A number of centres have distinctive services which appear to be unique to that country. In France all women are entitled to a prescription for a series of abdominal and/or perineal re-education sessions, conducted by a physiotherapist or a midwife. Also distinctive to France are mother and child protection centres which offer paediatric checks and vaccinations, as well as family planning consultation, and preventive and educational health services for families of children under 6 years old. In London a health visitor routinely visits at around 10-14 days post-partum and subsequently maintains a supportive and preventive role with the family through a child health clinic, general practice surgery or at home. In Zurich a network of advice centres provide guidance on babycare and emotional and psychological problems. In addition to a range of adult mental health services in each centre, there are perinatal liaison services in Dublin and London, and psychiatric in-patient facilities for mothers and babies in London, Bordeaux and Paris.

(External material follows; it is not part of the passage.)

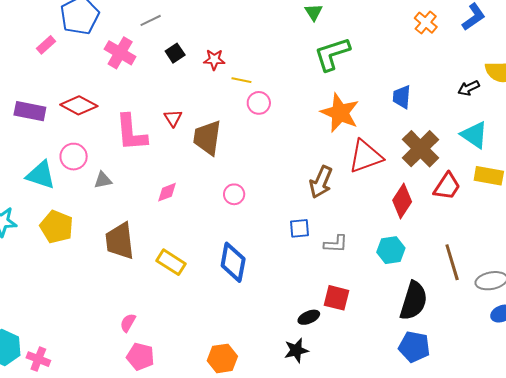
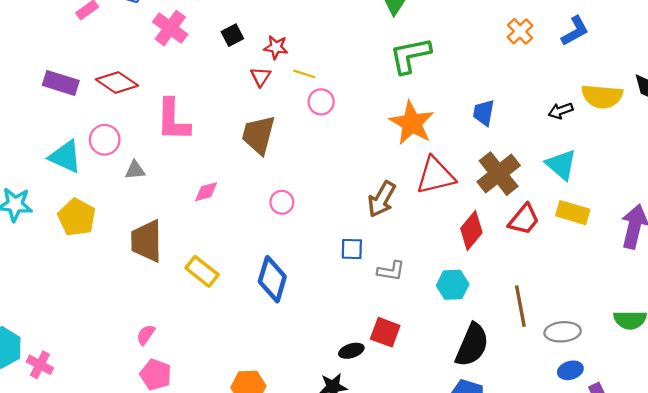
red triangle: (173, 118) -> (261, 77), moved

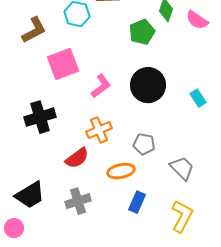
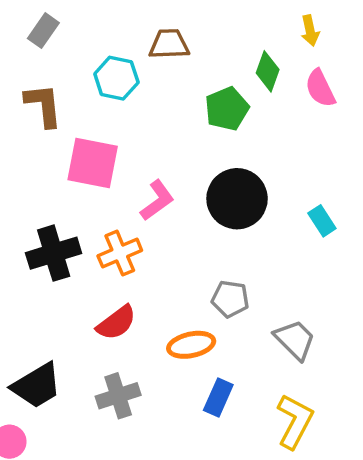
pink semicircle: (197, 20) -> (320, 88), turned 30
brown L-shape: (34, 30) -> (43, 105), turned -68
pink square: (63, 64) -> (93, 163), turned 32
orange cross: (99, 130) -> (120, 253), moved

Socio-economic characteristics of sampled households
A series of socio-economic indicators elicited from the CSRI-PND are
provided in Table 4, including
home ownership, receipt of state benefits (including maternity leave) and
working status of sampled mothers and their partners. The proportion of
respondents primarily responsible for looking after the home ranged from
18-29% in Bordeaux, Dublin and Paris, to 75-95% in the other sites. There are
evident welfare system differences between participating centres, for example
over 80% of sampled mothers in Bordeaux, Dublin and Vienna were in receipt of
state benefits at the post-partum assessment, compared with less than 10% in
Porto and Zurich. Except in France, weekday childcare was most commonly
undertaken by the mothers themselves in their own homes; in Bordeaux and
Paris, babies were more commonly looked after by childminders in the mother's
home or at a local crèche nursery
(Fig. 1).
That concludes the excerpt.